La fête commença comme prévu. L’ambiance tourna vite à la gaîté, le champagne n’y était pas étranger. Les amuse-gueules disparaissaient à belle allure. Le chef du service, d’habitude assez austère, semblait avoir reçu par avance un cadeau de Noël spécial, une valise remplie de sourires, il n’était pas le dernier à sortir une bonne blague. Il prit même tout le monde au dépourvu quand il annonça que le tutoiement devait devenir la règle dans son service. Il est vrai qu’il était proche de la retraite et que cela devait le mettre encore de meilleure humeur.
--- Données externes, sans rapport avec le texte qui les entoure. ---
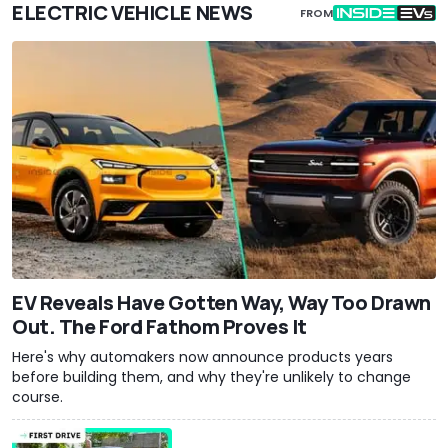
ELECTRIC VEHICLE NEWS
FROM
EV Reveals Have Gotten Way, Way Too Drawn
Out. The Ford Fathom Proves It
Here's why automakers now announce products years
before building them, and why they're unlikely to change
course.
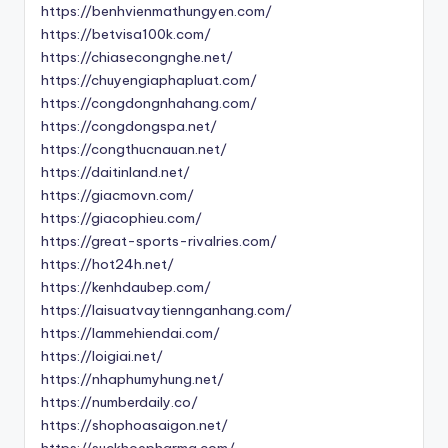
https://benhvienmathungyen.com/
https://betvisa100k.com/
https://chiasecongnghe.net/
https://chuyengiaphapluat.com/
https://congdongnhahang.com/
https://congdongspa.net/
https://congthucnauan.net/
https://daitinland.net/
https://giacmovn.com/
https://giacophieu.com/
https://great-sports-rivalries.com/
https://hot24h.net/
https://kenhdaubep.com/
https://laisuatvaytiennganhang.com/
https://lammehiendai.com/
https://loigiai.net/
https://nhaphumyhung.net/
https://numberdaily.co/
https://shophoasaigon.net/
https://suckhoepharma.com/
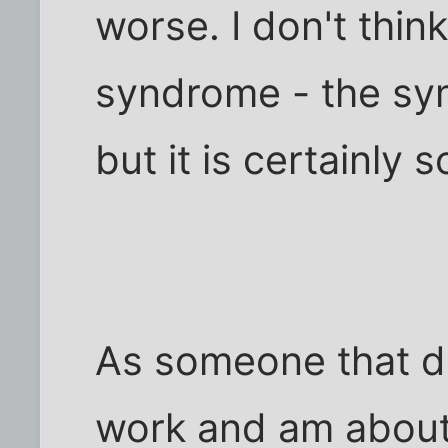
worse. I don't think
syndrome - the sym
but it is certainly 
As someone that d
work and am about 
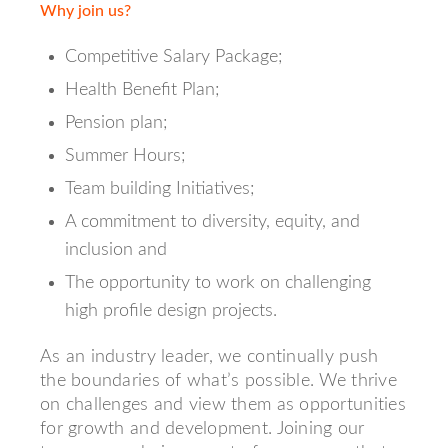
Why join us?
Competitive Salary Package;
Health Benefit Plan;
Pension plan;
Summer Hours;
Team building Initiatives;
A commitment to diversity, equity, and
inclusion and
The opportunity to work on challenging
high profile design projects.
As an industry leader, we continually push
the boundaries of what’s possible. We thrive
on challenges and view them as opportunities
for growth and development. Joining our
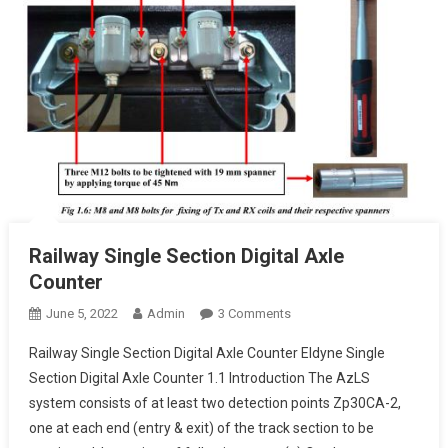
Railway Single Section Digital Axle
Counter
On
June 5, 2022
Admin
3 Comments
Railway
Railway Single Section Digital Axle Counter Eldyne Single
Single
Section Digital Axle Counter 1.1 Introduction The AzLS
Section
system consists of at least two detection points Zp30CA-2,
Digital
one at each end (entry & exit) of the track section to be
Axle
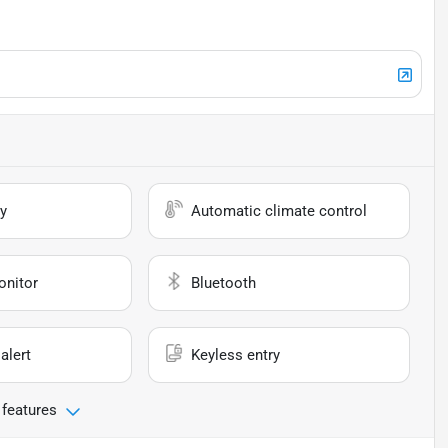
y
Automatic climate control
onitor
Bluetooth
alert
Keyless entry
 features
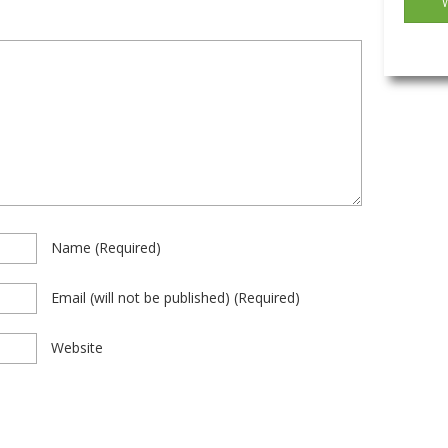
Name
(required)
Email
(will not be published)
(required)
Website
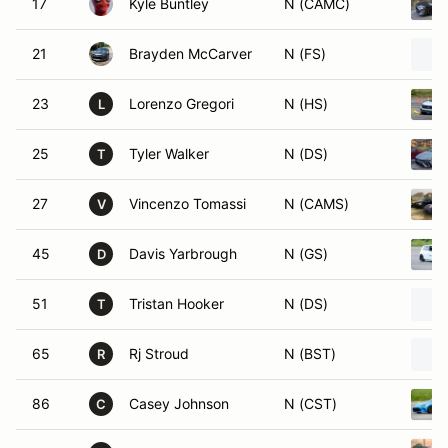
17
Kyle Buntley
N (CAMC)
21
Brayden McCarver
N (FS)
23
Lorenzo Gregori
N (HS)
L
25
Tyler Walker
N (DS)
T
27
Vincenzo Tomassi
N (CAMS)
V
45
Davis Yarbrough
N (GS)
D
51
Tristan Hooker
N (DS)
T
65
Rj Stroud
N (BST)
R
86
Casey Johnson
N (CST)
C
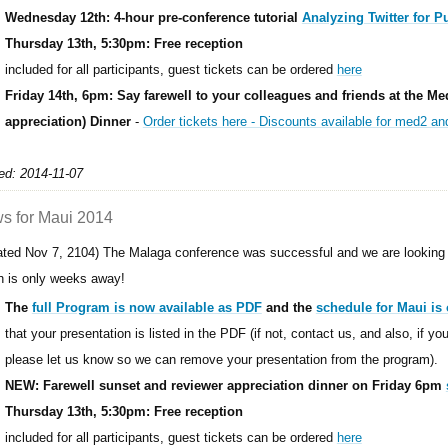
Wednesday 12th: 4-hour pre-conference tutorial
Analyzing Twitter for P
Thursday 13th, 5:30pm: Free reception
included for all participants, guest tickets can be ordered
here
Friday 14th, 6pm: Say farewell to your colleagues and friends at the Me
appreciation) Dinner
-
Order tickets here - Discounts available for med2 a
ed: 2014-11-07
s for Maui 2014
ated Nov 7, 2104) The Malaga conference was successful and we are looking 
h is only weeks away!
The
full Program is now available as PDF
and the
schedule for Maui is 
that your presentation is listed in the PDF (if not, contact us, and also, if y
please let us know so we can remove your presentation from the program).
NEW: Farewell sunset and reviewer appreciation dinner on Friday 6pm
Thursday 13th, 5:30pm: Free reception
included for all participants, guest tickets can be ordered
here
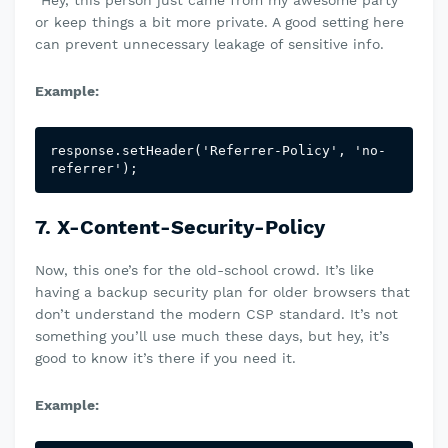
“Hey, this person just came from my awesome party”
or keep things a bit more private. A good setting here
can prevent unnecessary leakage of sensitive info.
Example:
response.setHeader('Referrer-Policy', 'no-
referrer');
7. X-Content-Security-Policy
Now, this one’s for the old-school crowd. It’s like
having a backup security plan for older browsers that
don’t understand the modern CSP standard. It’s not
something you’ll use much these days, but hey, it’s
good to know it’s there if you need it.
Example:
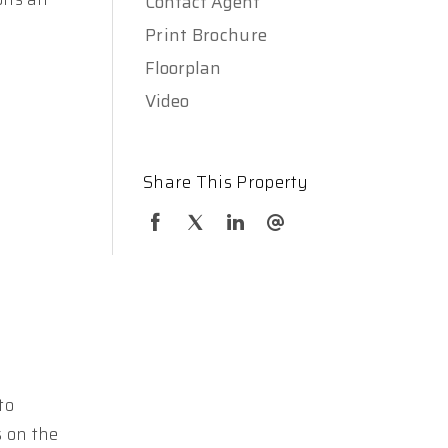
Contact Agent
Print Brochure
Floorplan
Video
Share This Property
to
s on the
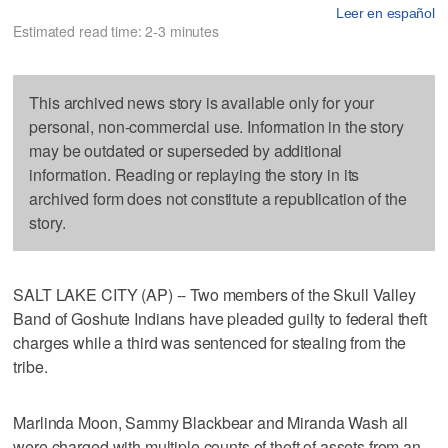
Leer en español
Estimated read time: 2-3 minutes
This archived news story is available only for your
personal, non-commercial use. Information in the story
may be outdated or superseded by additional
information. Reading or replaying the story in its
archived form does not constitute a republication of the
story.
SALT LAKE CITY (AP) -- Two members of the Skull Valley
Band of Goshute Indians have pleaded guilty to federal theft
charges while a third was sentenced for stealing from the
tribe.
Marlinda Moon, Sammy Blackbear and Miranda Wash all
were charged with multiple counts of theft of assets from an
Entre Thomas et lui, cela ne changeait pas grand-chose, ils avaient depuis longtemps franchi cette barrière de familiarité. Pour les autres c’était nouveau, mais l’habitude serait vite prise. Thomas se marra intérieurement, demain soir quand il irait chez Christine, la tante pourrait surprendre les neveux :

– Dis donc, t’as vu la tantine, elle connaît vachement bien le père Noël, elle lui dit « tu ! ».

Le lendemain, Thomas se prépara, il se fit beau comme on dit. Conscient que ce ne serait pas le costume qu’il allait vêtir pour le rôle qu’il allait jouer, il n’en soigna pas moins les petits détails. Rasé de près, il s’aspergea d’un après-rasage qu’il gardait pour les grandes occasions. Il décida de partir un peu en avance à son rendez-vous, même s’il connaissait très bien l’adresse où il devait se rendre. Pour éviter les ruées de dernière minute, il prendrait un bus plus tôt et irait boire un verre dans un bistrot situé dans la même rue.

Il entra dans le bistrot. Peu de monde en cette veille de Noël, sauf les solitaires, les pas invités, les indifférents à la fête, qui s’accrochaient aux dernières oasis avant le désert. Un avis placarde contre les murs avertissait : « nous fermons à dix-neuf heures ». Le voilà averti, il s’en moquait, d’ici là il aurait sans doute un tout autre aspect, et surtout une barbe blanche. Il commanda un café bien serré, c’est ainsi qu’il les aimait.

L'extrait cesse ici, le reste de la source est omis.